The story of Tua Tagovailoa's vulnerable brain is already speeding into hyperspace, which is to say that his ability to play Sunday at New England is no longer as compelling a debate as whether he should play ever again, and even whether his parents should start leaning on him to consider retirement. Wait, what?
Yep, we're there now, thanks to Mike Florio's latest postulate in ProFootballTalk, in which he manages in one post to make the leap from "if he's cleared to play, he should play" to "maybe he should never play again," and suggesting that his family might be leaning on him to consider a less cranially stressful line of work. Not that narratives drive concussion evaluations, but the NFL did change its protocols after the horrified reaction to Tagovailoa's first concussion after Week 3, so yes, narratives drive concussion evaluations.
This, though, is the first time in our memory that anyone has suggested that a player's family might want to be involved, let alone ought to be. This would of course horrify any team, as they only just very recently considered the possibility that the player himself might have something to say about a decision that has typically been held exclusively by the employer.
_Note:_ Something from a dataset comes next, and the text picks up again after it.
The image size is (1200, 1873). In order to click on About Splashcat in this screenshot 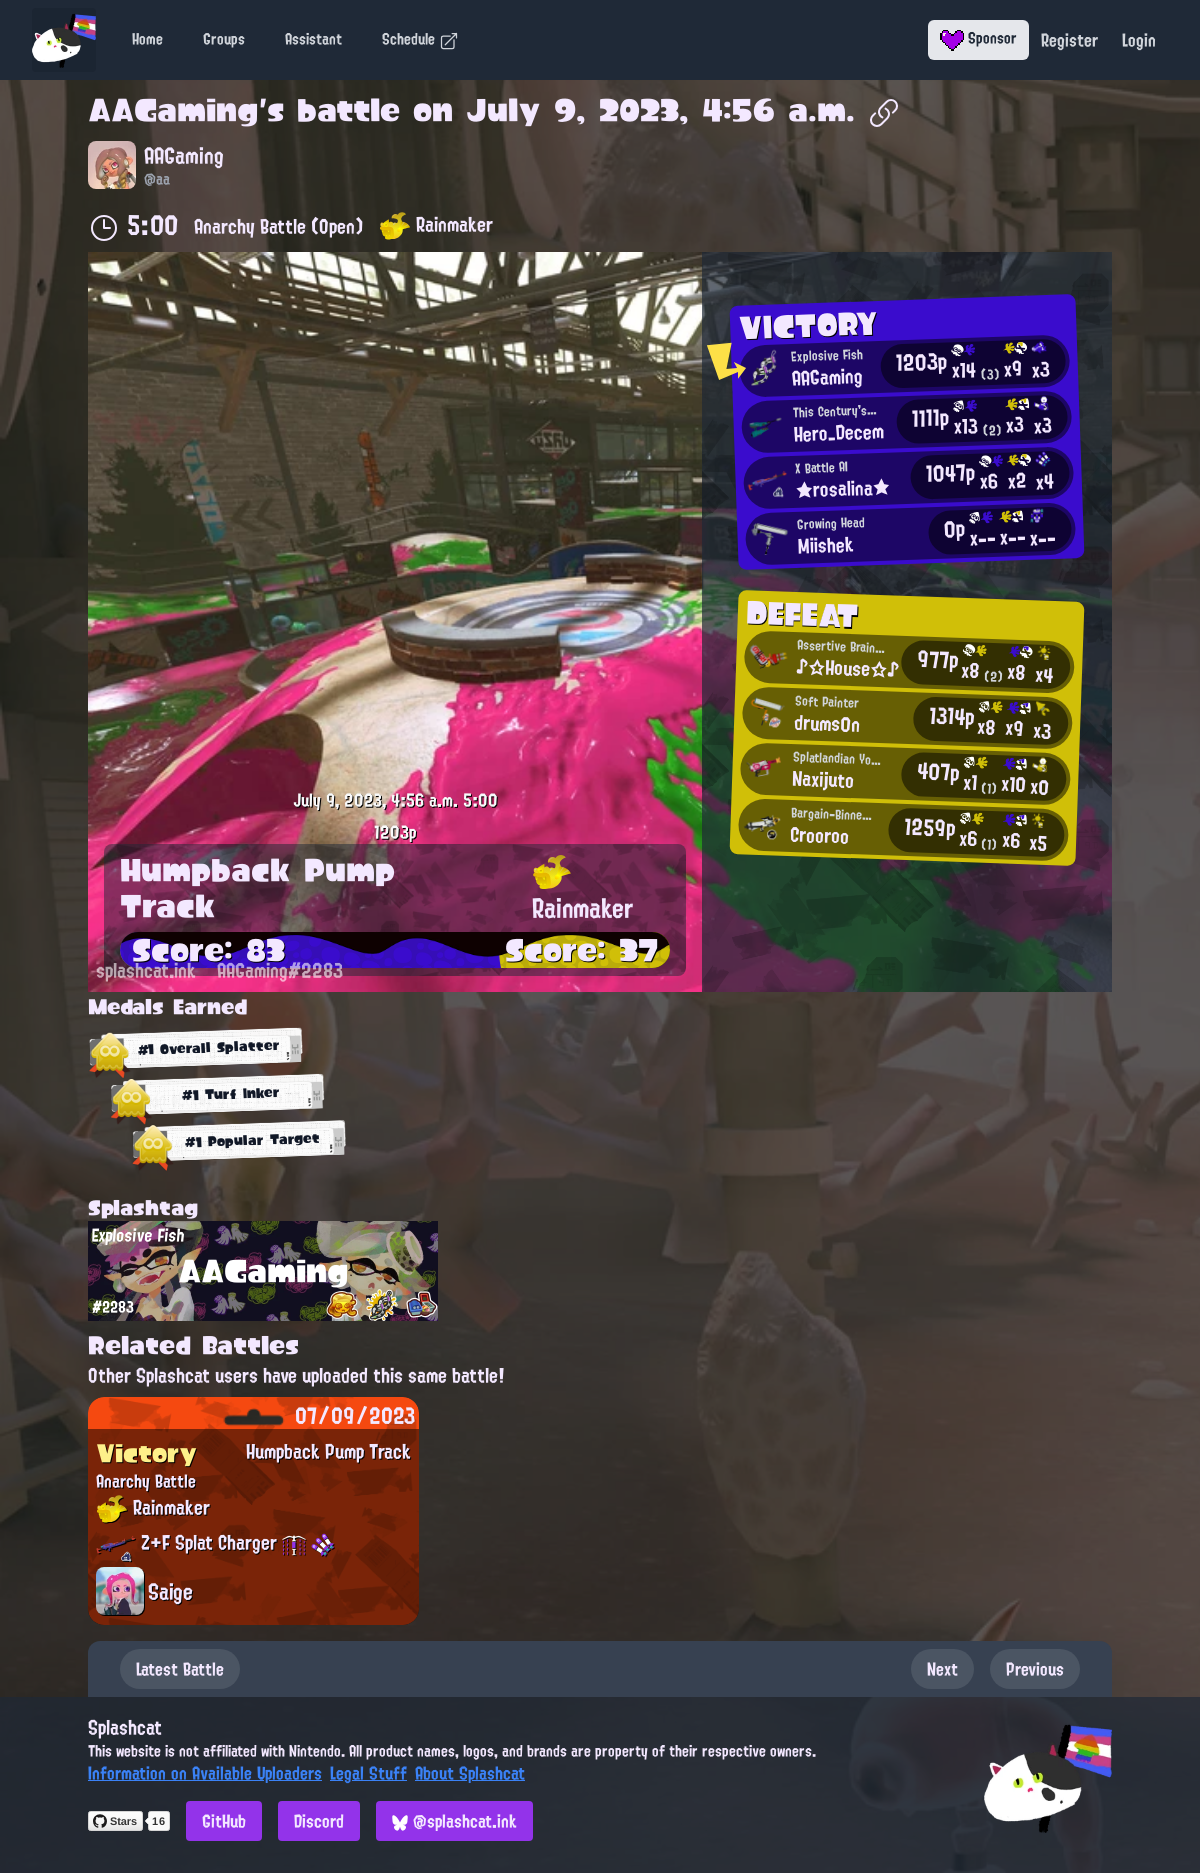, I will do `click(470, 1773)`.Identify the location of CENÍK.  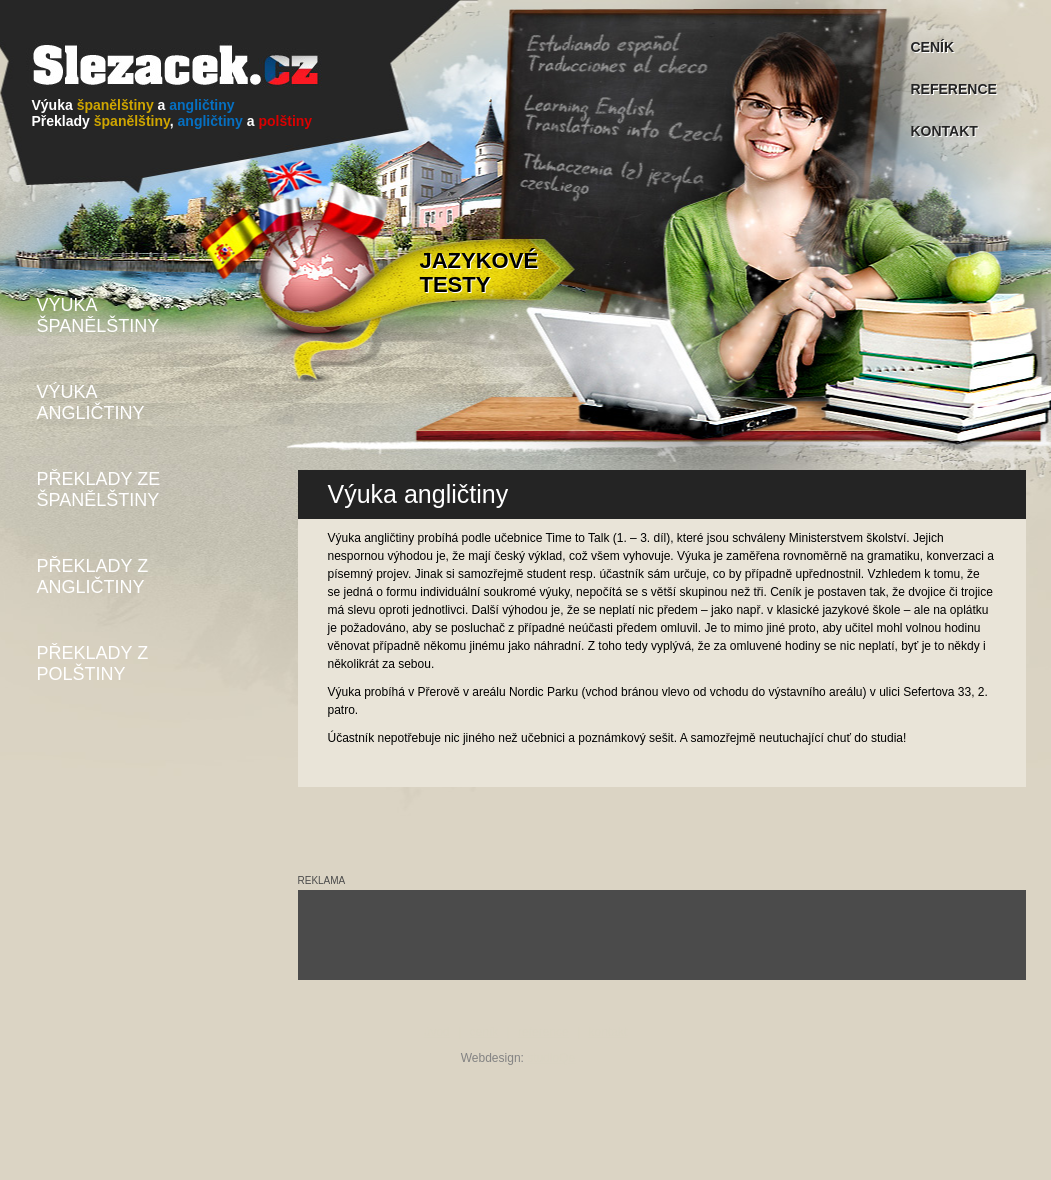
(933, 47).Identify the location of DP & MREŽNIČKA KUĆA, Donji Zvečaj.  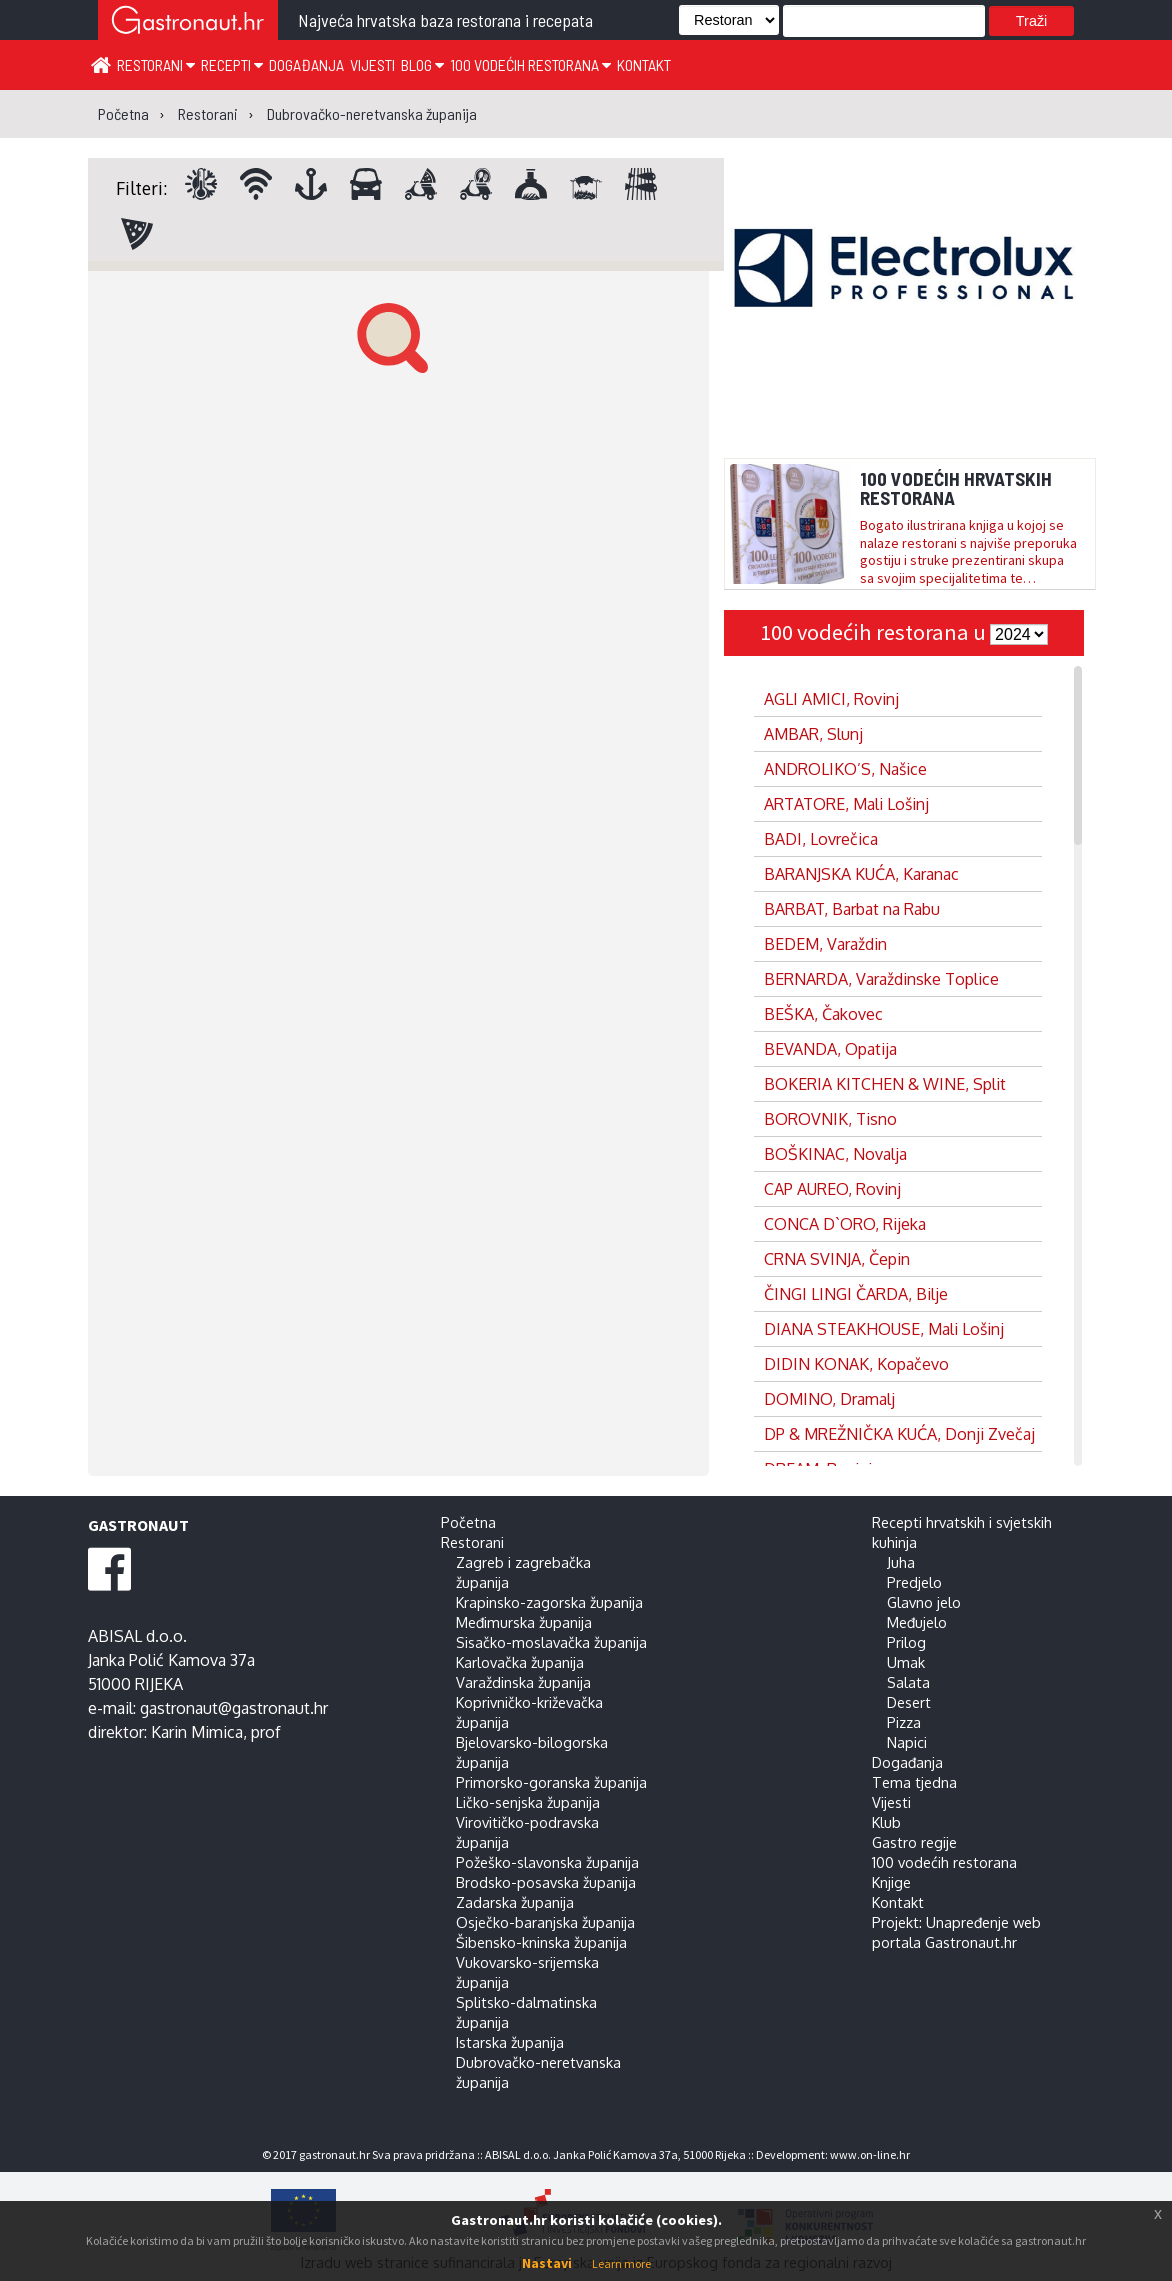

Indeed, the Dolphins watched Tagovailoa hit his head on the ground Sunday and blithely let him play the rest of the game, as though the concept of precautionary action based on medical history was still written in the original elvish runes of ninth-century witchcraft.
Well, maybe "blithely" is too harsh a term, as reacting a day later is light speed by traditional NFL standards, and yes, that includes players who still cling to the notion that playing hurt includes playing while seeing three of everything and trying to pick the thing in the middle. See Derwin James last night for a further example of the head as disposable item.
The Tagovailoa story demonstrates for the umpteenth time how sports remains more reactive than proactive with head injuries, and that in a sport built on the sanctity of violent contact the reluctance to pull a player from a game remains the dodgiest of guesses, and the assumption that even with head injuries the "why not?" standard remains maddeningly in place. But Tua's head, because it is attached to a quarterback, gets more notice, and now new notice as well. Noticing the family's concerns may be a weird advancement in the area of brain health for football players, but to this point, any conceptual expansion of the effects of concussion is an advancement football hasn't seemed capable of making.